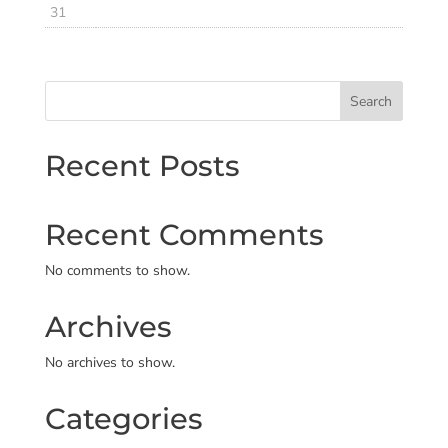
31
Search
Recent Posts
Recent Comments
No comments to show.
Archives
No archives to show.
Categories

◆ ◆ ◆ ◆ ◆ ◆ ◆

## WORK TO COMPLETE
Repeat exactly the lines from the one containing "No comments to show." to the end of the records.

## WRITTEN REPLY
No comments to show.
Archives
No archives to show.
Categories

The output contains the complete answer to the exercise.